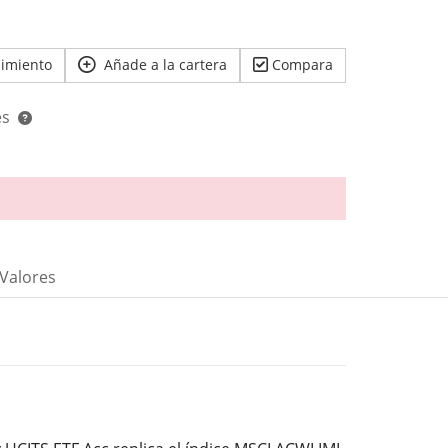
uimiento
Añade a la cartera
Compara
es
 Valores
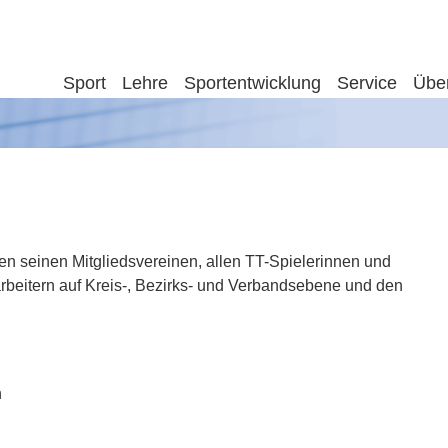
Sport
Lehre
Sportentwicklung
Service
Übe
en seinen Mitgliedsvereinen, allen TT-Spielerinnen und
rbeitern auf Kreis-, Bezirks- und Verbandsebene und den
n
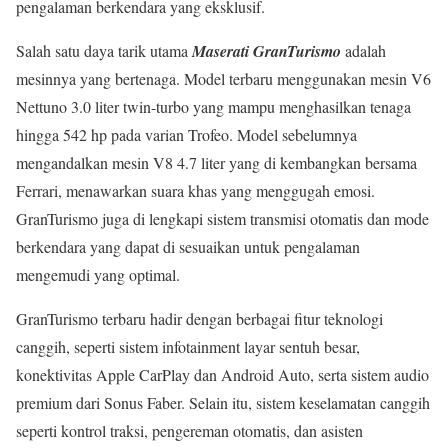
pengalaman berkendara yang eksklusif.
Salah satu daya tarik utama
Maserati GranTurismo
adalah
mesinnya yang bertenaga. Model terbaru menggunakan mesin V6
Nettuno 3.0 liter twin-turbo yang mampu menghasilkan tenaga
hingga 542 hp pada varian Trofeo. Model sebelumnya
mengandalkan mesin V8 4.7 liter yang di kembangkan bersama
Ferrari, menawarkan suara khas yang menggugah emosi.
GranTurismo juga di lengkapi sistem transmisi otomatis dan mode
berkendara yang dapat di sesuaikan untuk pengalaman
mengemudi yang optimal.
GranTurismo terbaru hadir dengan berbagai fitur teknologi
canggih, seperti sistem infotainment layar sentuh besar,
konektivitas Apple CarPlay dan Android Auto, serta sistem audio
premium dari Sonus Faber. Selain itu, sistem keselamatan canggih
seperti kontrol traksi, pengereman otomatis, dan asisten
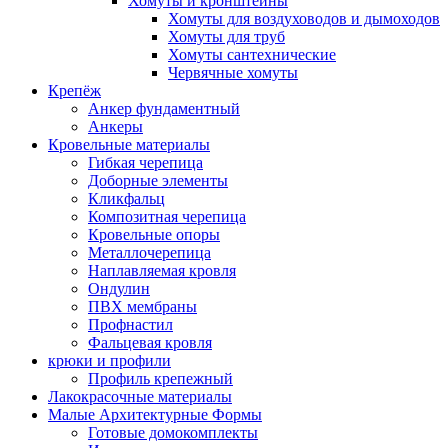
Хомуты и кронштейны
Хомуты для воздуховодов и дымоходов
Хомуты для труб
Хомуты сантехнические
Червячные хомуты
Крепёж
Анкер фундаментный
Анкеры
Кровельные материалы
Гибкая черепица
Доборные элементы
Кликфальц
Композитная черепица
Кровельные опоры
Металлочерепица
Наплавляемая кровля
Ондулин
ПВХ мембраны
Профнастил
Фальцевая кровля
крюки и профили
Профиль крепежный
Лакокрасочные материалы
Малые Архитектурные Формы
Готовые домокомплекты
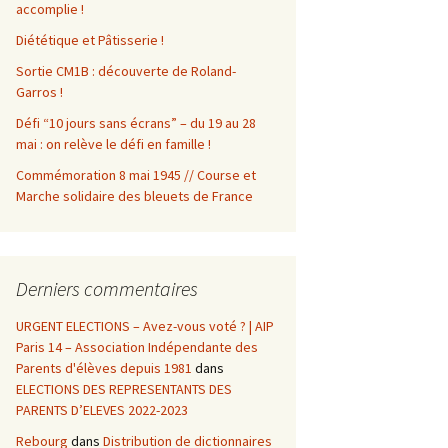
accomplie !
Diététique et Pâtisserie !
Sortie CM1B : découverte de Roland-
Garros !
Défi “10 jours sans écrans” – du 19 au 28
mai : on relève le défi en famille !
Commémoration 8 mai 1945 // Course et
Marche solidaire des bleuets de France
Derniers commentaires
URGENT ELECTIONS – Avez-vous voté ? | AIP
Paris 14 – Association Indépendante des
Parents d'élèves depuis 1981
dans
ELECTIONS DES REPRESENTANTS DES
PARENTS D’ELEVES 2022-2023
Rebourg
dans
Distribution de dictionnaires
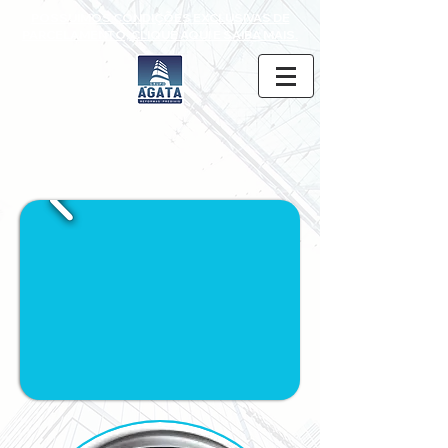
POSSUIMOS CONDIÇÕES EXCLUSIVAS DE
PARCELAMENTO, CLIQUE AQUI E SAIBA MAIS.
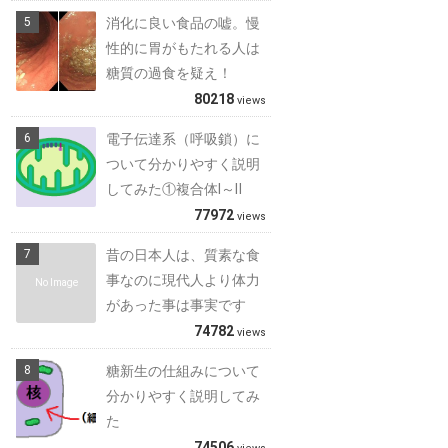
消化に良い食品の嘘。慢
性的に胃がもたれる人は
糖質の過食を疑え！
80218
views
電子伝達系（呼吸鎖）に
ついて分かりやすく説明
してみた①複合体Ⅰ～Ⅱ
77972
views
昔の日本人は、質素な食
事なのに現代人より体力
No Image
があった事は事実です
74782
views
糖新生の仕組みについて
分かりやすく説明してみ
た
74506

....

[PROBLEM STATEMENT] All of the entries, apart from the pictures, must be returned exactly.

[SOLUTION FOR THIS EXERCISE]
uimiento
Añade a la cartera
Compara
es
 Valores
Sport
Lehre
Sportentwicklung
Service
Übe
en seinen Mitgliedsvereinen, allen TT-Spielerinnen und
rbeitern auf Kreis-, Bezirks- und Verbandsebene und den
n
pengalaman berkendara yang eksklusif.
Salah satu daya tarik utama
Maserati GranTurismo
adalah
mesinnya yang bertenaga. Model terbaru menggunakan mesin V6
Nettuno 3.0 liter twin-turbo yang mampu menghasilkan tenaga
hingga 542 hp pada varian Trofeo. Model sebelumnya
mengandalkan mesin V8 4.7 liter yang di kembangkan bersama
Ferrari, menawarkan suara khas yang menggugah emosi.
GranTurismo juga di lengkapi sistem transmisi otomatis dan mode
berkendara yang dapat di sesuaikan untuk pengalaman
mengemudi yang optimal.
GranTurismo terbaru hadir dengan berbagai fitur teknologi
canggih, seperti sistem infotainment layar sentuh besar,
konektivitas Apple CarPlay dan Android Auto, serta sistem audio
premium dari Sonus Faber. Selain itu, sistem keselamatan canggih
seperti kontrol traksi, pengereman otomatis, dan asisten
Хомуты и кронштейны
Хомуты для воздуховодов и дымоходов
Хомуты для труб
Хомуты сантехнические
Червячные хомуты
Крепёж
Анкер фундаментный
Анкеры
Кровельные материалы
Гибкая черепица
Доборные элементы
Кликфальц
Композитная черепица
Кровельные опоры
Металлочерепица
Наплавляемая кровля
Ондулин
ПВХ мембраны
Профнастил
Фальцевая кровля
крюки и профили
Профиль крепежный
Лакокрасочные материалы
Малые Архитектурные Формы
Готовые домокомплекты
accomplie !
Diététique et Pâtisserie !
Sortie CM1B : découverte de Roland-
Garros !
Défi “10 jours sans écrans” – du 19 au 28
mai : on relève le défi en famille !
Commémoration 8 mai 1945 // Course et
Marche solidaire des bleuets de France
Derniers commentaires
URGENT ELECTIONS – Avez-vous voté ? | AIP
Paris 14 – Association Indépendante des
Parents d'élèves depuis 1981
dans
ELECTIONS DES REPRESENTANTS DES
PARENTS D’ELEVES 2022-2023
Rebourg
dans
Distribution de dictionnaires
POSSUIMOS CONDIÇÕES EXCLUSIVAS DE
PARCELAMENTO, CLIQUE AQUI E SAIBA MAIS.
消化に良い食品の嘘。慢
性的に胃がもたれる人は
糖質の過食を疑え！
80218
views
電子伝達系（呼吸鎖）に
ついて分かりやすく説明
してみた①複合体Ⅰ～Ⅱ
77972
views
昔の日本人は、質素な食
事なのに現代人より体力
No Image
があった事は事実です
74782
views
糖新生の仕組みについて
分かりやすく説明してみ
た
74506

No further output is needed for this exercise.